First-time buyers viagra soft rushing to take advantage of the now-extended federal tax credit continued to drive home sales in Hampton Roads in October, according to a report released Monday.

Last month, sales volume was up 2.3 percent over September and 28.1 percent over October 2008, according to Real Estate Information Network Inc. The Virginia Beach-based multiple listing service reported 1,107 homes in the region sold in October, compared with 864 a year ago.

October’s was the biggest year-over-year gain for 2009, and it was the fifth month of such increases since home-sales volume turned positive in June. The rebound in home sales stands in stark contrast to the homes market a year ago, when sales were plummeting amid deteriorating economic conditions.

The federal tax credit for first-time homebuyers has buoyed sales across the country. Congress recently extended the $8,000 tax credit, originally scheduled to expire this month, through April and expanded the credit to include $6,500 for home-owners who have lived in their home for at least five years and want to buy a replacement primary residence.

“The tax credit, no question about it, has had a positive impact on the market,” said Ron Pearman, regional vice president for Long & Foster Real Estate. O f a sampling of homes that closed last month with Long & Foster, 70 percent were first-time buyers, Pearman said.

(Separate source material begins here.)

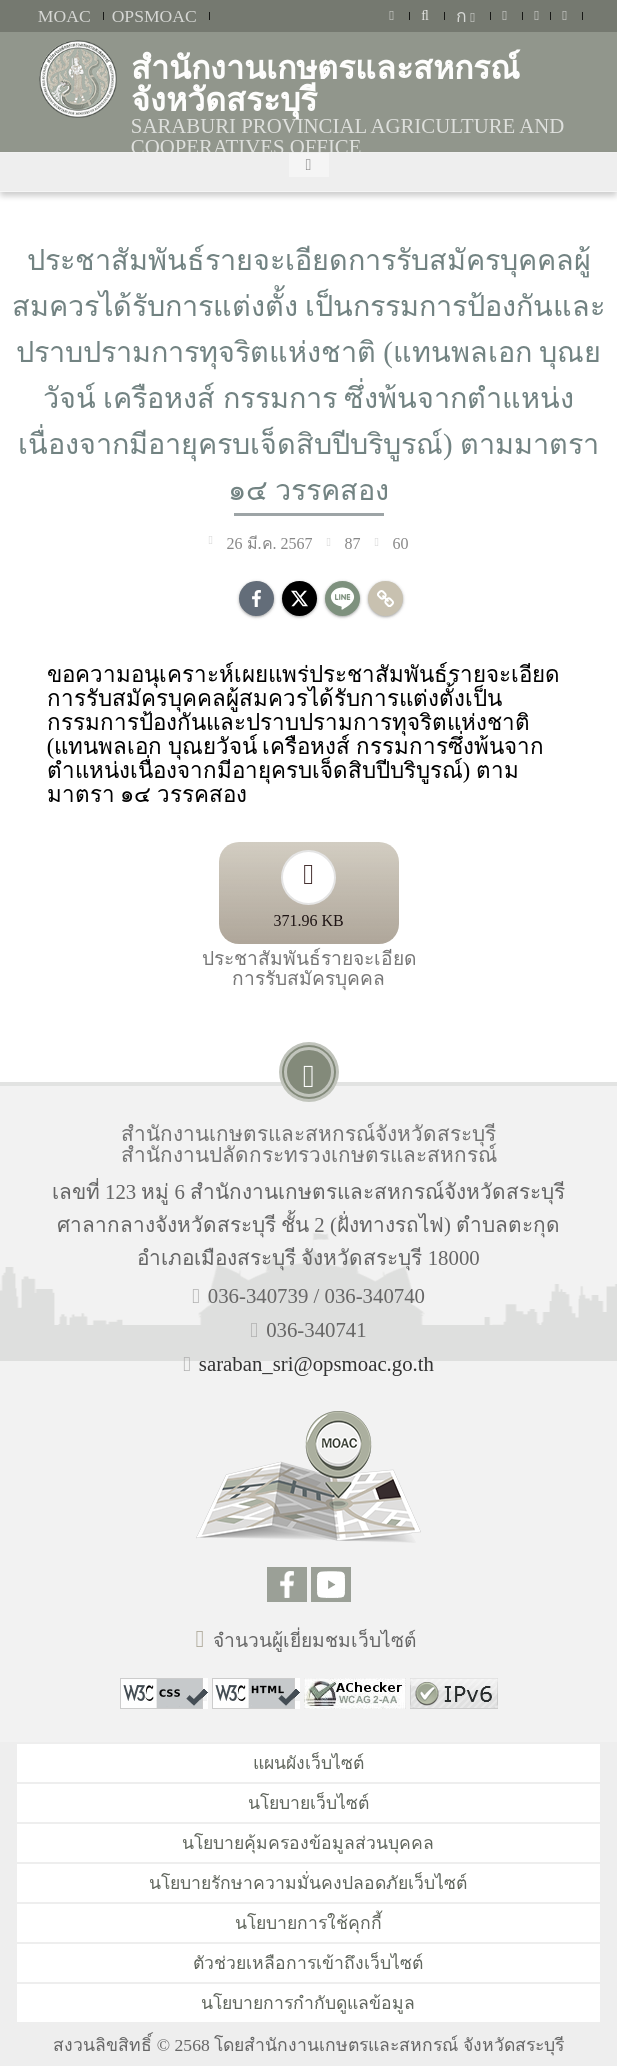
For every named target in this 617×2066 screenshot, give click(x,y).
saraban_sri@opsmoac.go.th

Other local brokers said Monday that the tax credit has accounted for as much as half of their recent sales.

“It’s given a shot in the arm to help revitalize the housing industry,” said Peter Shaw, a business and economics professor at Tidewater Community College. “The question is, when you remove that tax credit, what state will the market be in? Sooner or later the industry has to stand on its own feet.”

Despite increased sales activity, home prices have continued to fall. Real Estate Information Network reported that the median price for existing homes in October was $208,000, down 3.3 percent from a year ago. The median is the point at which half the prices are higher and half are lower.

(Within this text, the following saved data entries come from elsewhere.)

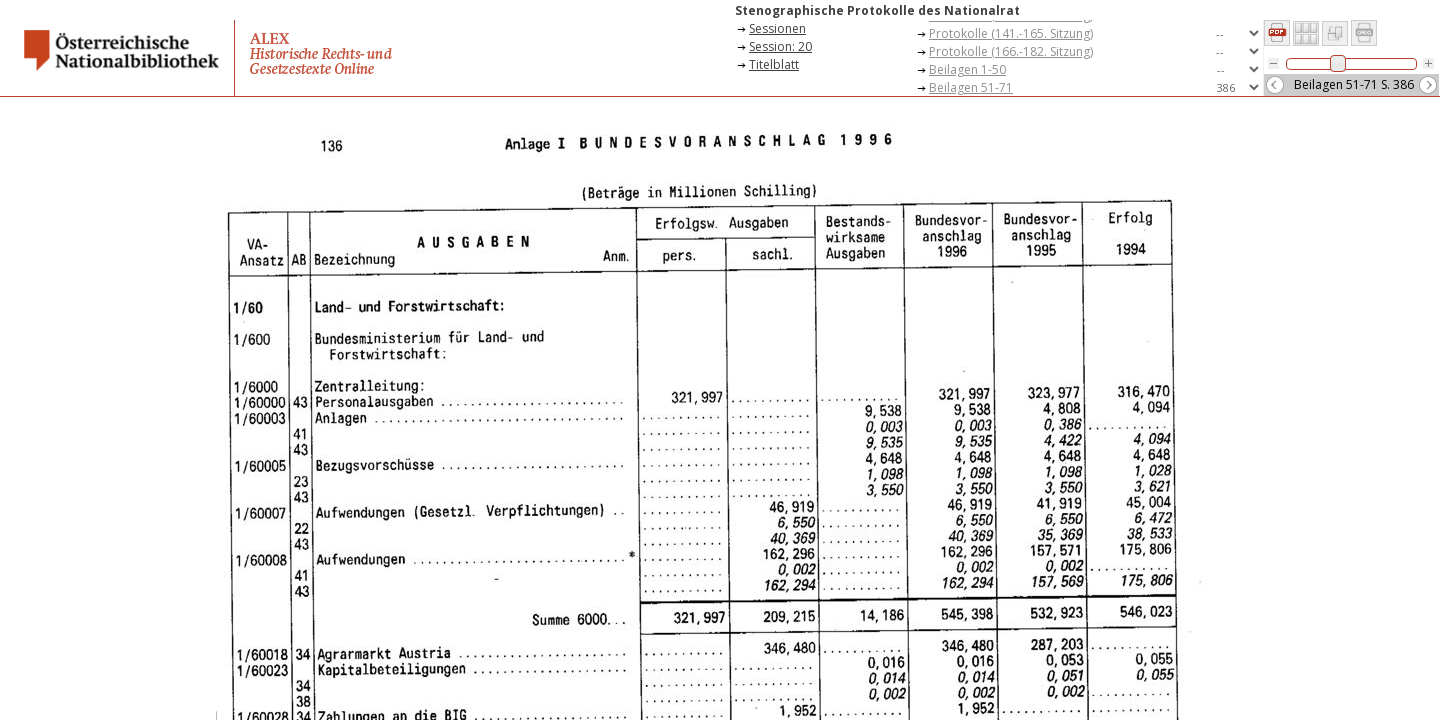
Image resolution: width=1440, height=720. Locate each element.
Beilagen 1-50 (967, 69)
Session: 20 (780, 46)
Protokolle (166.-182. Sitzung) (1011, 51)
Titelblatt (774, 64)
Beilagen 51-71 (971, 87)
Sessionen (777, 28)
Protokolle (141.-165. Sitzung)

Part of that decline in median price can be attributed to the swell in sales of foreclosures, which accounted for 19 percent of the closings last month, according to the multiple listing service. That’s compared with 9 percent a year ago.

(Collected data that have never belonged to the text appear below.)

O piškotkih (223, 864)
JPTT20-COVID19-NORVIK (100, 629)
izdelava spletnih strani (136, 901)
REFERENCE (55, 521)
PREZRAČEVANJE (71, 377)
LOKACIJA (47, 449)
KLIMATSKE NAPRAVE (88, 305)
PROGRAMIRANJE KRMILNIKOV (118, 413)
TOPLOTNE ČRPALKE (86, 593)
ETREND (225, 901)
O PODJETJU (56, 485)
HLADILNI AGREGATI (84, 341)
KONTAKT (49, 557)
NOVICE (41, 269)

The other part of the decline in median price could be tied to the tax credit itself, which has encouraged home sales primarily at the lower-priced ranges of the market.

Web Chandler, president and principal broker at Nancy Chandler Associates, said the extension of the tax credit will remove the sense of urgency for first- time buyers in the next few months.

“During the holiday season there is always a traditional slow down in the sales market,” he said.

The report also showed that the number of homes on the market last month in Hampton Roads fell slightly. In October, there were 13,776 homes on the market, compared with 14,029 in September. Meanwhile, the average time on the market for existing homes in Hampton Roads also fell slightly to 83 days last month, compared with 85 days at the same point last year.

The inventory and market time figures include the Peninsula and outlying regions such as Williamsburg and northeastern North Carolina.

Several brokers said it will be a while before the overall market inventory is brought back down to a reasonable level. The looming fear for them is the jobless rate, which was 6.7 percent in September, up from 4.3 percent a year earlier.

“The wild card in all of this is the unemployment rate,” Shaw said. “If the unemployment rate keeps rising going into the winter and the spring months, I really don’t see any great strides in the housing market.”